[RECORDS SHOWN]
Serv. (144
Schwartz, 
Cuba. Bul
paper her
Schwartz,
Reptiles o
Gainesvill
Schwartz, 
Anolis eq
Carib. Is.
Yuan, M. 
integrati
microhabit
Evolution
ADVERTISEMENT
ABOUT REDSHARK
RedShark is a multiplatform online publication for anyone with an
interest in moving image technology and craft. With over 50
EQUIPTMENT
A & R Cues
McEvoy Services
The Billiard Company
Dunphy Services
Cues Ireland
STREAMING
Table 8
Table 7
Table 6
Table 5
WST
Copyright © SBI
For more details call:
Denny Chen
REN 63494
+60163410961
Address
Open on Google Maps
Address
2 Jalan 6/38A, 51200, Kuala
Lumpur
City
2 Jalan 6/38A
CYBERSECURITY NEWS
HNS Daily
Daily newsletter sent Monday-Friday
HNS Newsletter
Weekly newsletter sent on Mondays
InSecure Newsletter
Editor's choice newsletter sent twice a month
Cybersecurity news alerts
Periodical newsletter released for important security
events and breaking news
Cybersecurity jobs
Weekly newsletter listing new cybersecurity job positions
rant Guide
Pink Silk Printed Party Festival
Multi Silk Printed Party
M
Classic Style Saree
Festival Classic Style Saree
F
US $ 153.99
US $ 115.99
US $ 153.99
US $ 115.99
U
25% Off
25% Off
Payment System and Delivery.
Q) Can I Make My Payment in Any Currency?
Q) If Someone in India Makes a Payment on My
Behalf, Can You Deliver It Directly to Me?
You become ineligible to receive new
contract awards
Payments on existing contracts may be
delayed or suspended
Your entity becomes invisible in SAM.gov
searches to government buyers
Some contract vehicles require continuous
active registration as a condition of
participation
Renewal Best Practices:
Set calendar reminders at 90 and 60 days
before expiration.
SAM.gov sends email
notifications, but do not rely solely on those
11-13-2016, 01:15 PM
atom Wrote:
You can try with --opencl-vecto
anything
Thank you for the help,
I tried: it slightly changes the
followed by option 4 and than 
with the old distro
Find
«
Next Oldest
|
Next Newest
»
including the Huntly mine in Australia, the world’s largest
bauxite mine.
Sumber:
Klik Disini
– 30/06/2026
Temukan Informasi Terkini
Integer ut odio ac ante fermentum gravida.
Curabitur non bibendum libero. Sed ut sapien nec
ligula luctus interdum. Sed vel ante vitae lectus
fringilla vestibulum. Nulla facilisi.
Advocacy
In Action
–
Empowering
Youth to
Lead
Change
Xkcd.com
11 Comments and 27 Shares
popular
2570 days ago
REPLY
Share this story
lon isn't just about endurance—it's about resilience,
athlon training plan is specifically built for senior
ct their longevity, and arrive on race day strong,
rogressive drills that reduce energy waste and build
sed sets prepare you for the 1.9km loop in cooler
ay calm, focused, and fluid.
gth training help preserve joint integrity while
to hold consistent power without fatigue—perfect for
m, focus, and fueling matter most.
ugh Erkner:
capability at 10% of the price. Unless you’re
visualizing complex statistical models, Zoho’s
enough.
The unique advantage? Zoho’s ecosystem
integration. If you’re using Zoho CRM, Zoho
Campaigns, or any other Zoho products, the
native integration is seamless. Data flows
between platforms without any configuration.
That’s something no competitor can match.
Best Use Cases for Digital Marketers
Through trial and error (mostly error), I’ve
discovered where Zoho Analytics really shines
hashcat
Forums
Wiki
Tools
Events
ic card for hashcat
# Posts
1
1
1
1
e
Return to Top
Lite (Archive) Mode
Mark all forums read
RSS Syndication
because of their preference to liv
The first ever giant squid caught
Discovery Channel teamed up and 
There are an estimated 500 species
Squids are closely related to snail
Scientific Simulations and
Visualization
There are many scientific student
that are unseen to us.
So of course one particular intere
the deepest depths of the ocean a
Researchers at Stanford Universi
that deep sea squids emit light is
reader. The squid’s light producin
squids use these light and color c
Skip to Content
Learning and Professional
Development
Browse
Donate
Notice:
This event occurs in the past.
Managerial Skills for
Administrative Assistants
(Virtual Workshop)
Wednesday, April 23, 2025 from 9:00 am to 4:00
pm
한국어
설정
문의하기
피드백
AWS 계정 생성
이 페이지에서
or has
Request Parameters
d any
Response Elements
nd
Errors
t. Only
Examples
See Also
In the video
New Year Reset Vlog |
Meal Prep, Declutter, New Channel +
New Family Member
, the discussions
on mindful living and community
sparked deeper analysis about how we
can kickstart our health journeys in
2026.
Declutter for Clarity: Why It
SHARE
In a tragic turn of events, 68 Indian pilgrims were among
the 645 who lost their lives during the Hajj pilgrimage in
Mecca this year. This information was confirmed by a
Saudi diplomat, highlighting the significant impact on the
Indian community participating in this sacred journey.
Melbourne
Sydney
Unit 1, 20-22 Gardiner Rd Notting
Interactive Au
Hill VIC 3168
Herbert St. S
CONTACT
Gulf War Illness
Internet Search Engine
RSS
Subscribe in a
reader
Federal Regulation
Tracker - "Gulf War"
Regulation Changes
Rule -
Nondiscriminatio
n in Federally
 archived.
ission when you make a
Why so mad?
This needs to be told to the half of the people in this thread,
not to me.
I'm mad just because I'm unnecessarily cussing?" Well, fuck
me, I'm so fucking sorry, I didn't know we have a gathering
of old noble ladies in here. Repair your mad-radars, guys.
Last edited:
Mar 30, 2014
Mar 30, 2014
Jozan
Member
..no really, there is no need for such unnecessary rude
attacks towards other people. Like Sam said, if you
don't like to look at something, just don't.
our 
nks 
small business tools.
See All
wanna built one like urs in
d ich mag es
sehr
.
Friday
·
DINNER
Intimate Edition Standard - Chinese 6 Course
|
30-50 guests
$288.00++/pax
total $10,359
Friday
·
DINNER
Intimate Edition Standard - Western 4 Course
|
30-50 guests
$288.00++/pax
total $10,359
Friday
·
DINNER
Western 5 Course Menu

[WHAT IS NEEDED] Which lines of the listing contain the string "Best"? Copy every one of them.

[RESULT BELOW]
Renewal Best Practices:
Best Use Cases for Digital Marketers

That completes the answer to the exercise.